Chicago Reporter, The, March, 2003 by Sarah Karp

More than 10 percent of Chicago public high school students participate in Junior ROTC, a class designed, taught and partly paid for by the U.S. military, according to Chicago Public Schools data. Ninety-three percent of the junior cadets are black or Latino.

Critics charge that the program pushes students with limited options toward the military. These students, they say, are told that the military provides a way out of resource-starved neighborhoods and offers money for college. With a war against Iraq seemingly imminent, the critics worry that such young people might pay for their desire for opportunity and education with their lives.

"There's always a need to recruit more people during a war," said Chuck Hutchcraft, Chicago-area coordinator for the American Friends Service Committee, a national social justice and peace organization. "I think the pressure increases at times like these."

But Rick Mills, director of the JROTC programs in the Chicago Public Schools, contends the war will not affect the classes.

"This is not about training students to be soldiers," he said. Instead, he said the goal of the JROTC program is "to motivate our cadets to be better citizens in this country The JROTC curriculum focuses on citizenship, leadership, values, character development and service learning."

However, the official U.S. Army's Junior ROTC Web site makes clear that a 1999 program change made it "Cadet Command's policy to do everything possible to influence young impressionable people under their control to enlist in the Army, Army Reserve, or National Guard."

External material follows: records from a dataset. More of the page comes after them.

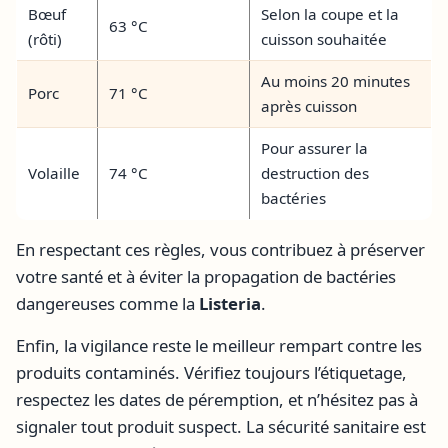
Bœuf
Selon la coupe et la
63 °C
(rôti)
cuisson souhaitée
Au moins 20 minutes
Porc
71 °C
après cuisson
Pour assurer la
Volaille
74 °C
destruction des
bactéries
En respectant ces règles, vous contribuez à préserver
votre santé et à éviter la propagation de bactéries
dangereuses comme la
Listeria
.
Enfin, la vigilance reste le meilleur rempart contre les
produits contaminés. Vérifiez toujours l’étiquetage,
respectez les dates de péremption, et n’hésitez pas à
signaler tout produit suspect. La sécurité sanitaire est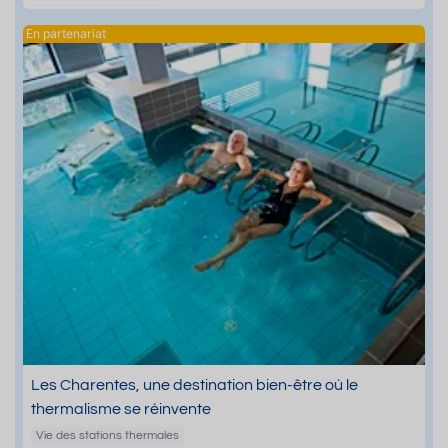
Les Charentes, une destination bien-être où le
thermalisme se réinvente
Vie des stations thermales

Sherard Holland, a 16-year-old sophomore at Curie High School on Chicago's Southwest Side, said he is in the middle of the issue.

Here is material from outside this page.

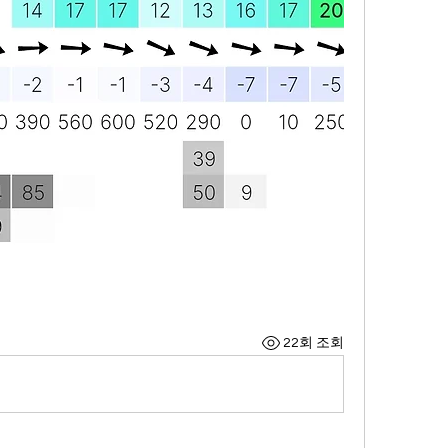
22회 조회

He is active in Generation Y, a youth group that organizes teens around urban issues. The group has challenged the Chicago Public Schools to change the over-representation of students of color in military programs and under-representation in college preparatory classes.

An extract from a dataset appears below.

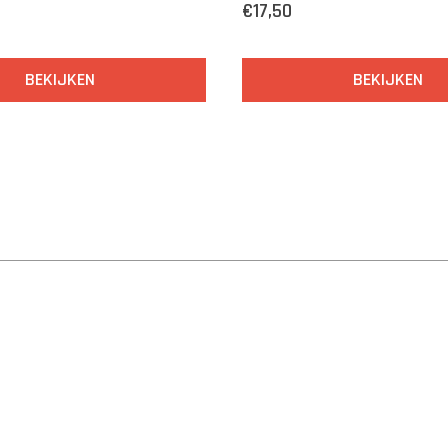
€17,50
BEKIJKEN
BEKIJKEN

But Holland is also a member of his school's Junior ROTC program. He signed up because he plans to serve as an electrician in the military after high school. "I wanted to go in because of the benefits," Holland said. "They will pay 100 percent of your [college] tuition."

Yet Holland has never wanted to be on the front lines, and the possibility of it has given him second thoughts about joining the military. "It kind of makes you worry," he said.

At the Chicago Military Academy in Bronzeville, a traditionai military regimen is structured into the school day. Students come to the South Side school four days a week dressed in uniform, and they endure inspections and roll calls. Still, Principal Phyllis Goodson stresses it is a college preparatory school.

On a morning in mid-February, teacher Donna Fournier, who is a commander in the U.S. Naval Reserve Force, led a class on diplomacy and military strategy. The class receives daily briefings on what's going on in Iraq. And when things are happening such as Secretary of State Colin Powell's speech to the United Nations, she turns on the television so that her students can witness history.

But Fournier said she does not try to influence students to join the military. "It is their own choice," she said.

About hail of the 20 or so students said they plan to sign up for the military or college ROTC after graduating from high school. Out of this group, two said they want to fight for their country.

Many are like Derrick Samuels. He plans to participate in college ROTC because he needs help paying for his education and doesn't think his C-average will win him many scholarships. He doesn't feel a war in Iraq would pose a direct threat to him.

And even if he could someday find himself in combat, Samuels has an 18-year-old's sense of invincibility.

"I am not going to sweat it," he said. "I plan to be around for a long time."